Task goal>
Please, without the pictures, retype exactly the lines from the start of the material through the line that holds "showbizniszben".

· · · · · · ·

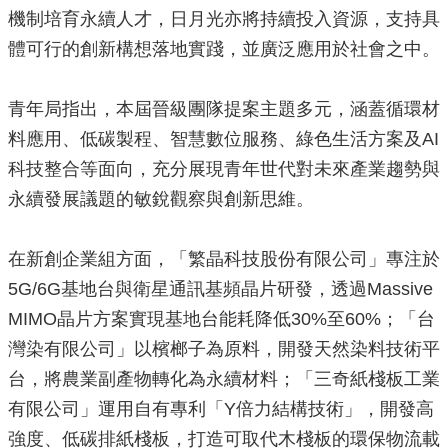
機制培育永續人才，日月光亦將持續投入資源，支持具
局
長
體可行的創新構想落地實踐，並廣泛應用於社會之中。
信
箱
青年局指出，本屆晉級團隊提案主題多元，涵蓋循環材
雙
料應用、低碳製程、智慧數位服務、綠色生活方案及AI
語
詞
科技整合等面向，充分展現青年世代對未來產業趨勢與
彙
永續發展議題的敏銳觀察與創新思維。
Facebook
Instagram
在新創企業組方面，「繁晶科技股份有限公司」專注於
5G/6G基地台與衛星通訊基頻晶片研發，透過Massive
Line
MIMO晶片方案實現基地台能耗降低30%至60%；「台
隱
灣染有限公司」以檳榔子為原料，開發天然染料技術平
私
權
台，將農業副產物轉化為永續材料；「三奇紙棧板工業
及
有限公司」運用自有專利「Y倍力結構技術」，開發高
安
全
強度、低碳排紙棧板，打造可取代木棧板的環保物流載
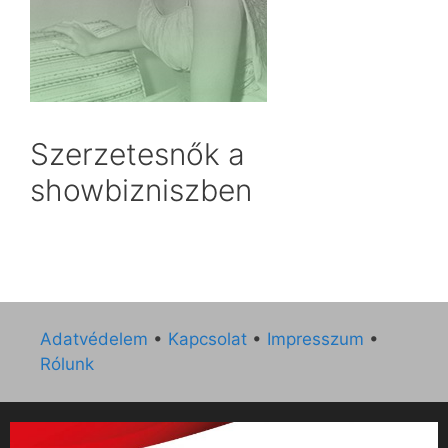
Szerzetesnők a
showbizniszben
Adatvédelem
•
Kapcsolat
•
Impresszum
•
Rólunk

· · · · · · ·

Finished exercise>
機制培育永續人才，日月光亦將持續投入資源，支持具
局
長
體可行的創新構想落地實踐，並廣泛應用於社會之中。
信
箱
青年局指出，本屆晉級團隊提案主題多元，涵蓋循環材
雙
料應用、低碳製程、智慧數位服務、綠色生活方案及AI
語
詞
科技整合等面向，充分展現青年世代對未來產業趨勢與
彙
永續發展議題的敏銳觀察與創新思維。
Facebook
Instagram
在新創企業組方面，「繁晶科技股份有限公司」專注於
5G/6G基地台與衛星通訊基頻晶片研發，透過Massive
Line
MIMO晶片方案實現基地台能耗降低30%至60%；「台
隱
灣染有限公司」以檳榔子為原料，開發天然染料技術平
私
權
台，將農業副產物轉化為永續材料；「三奇紙棧板工業
及
有限公司」運用自有專利「Y倍力結構技術」，開發高
安
全
強度、低碳排紙棧板，打造可取代木棧板的環保物流載
Szerzetesnők a
showbizniszben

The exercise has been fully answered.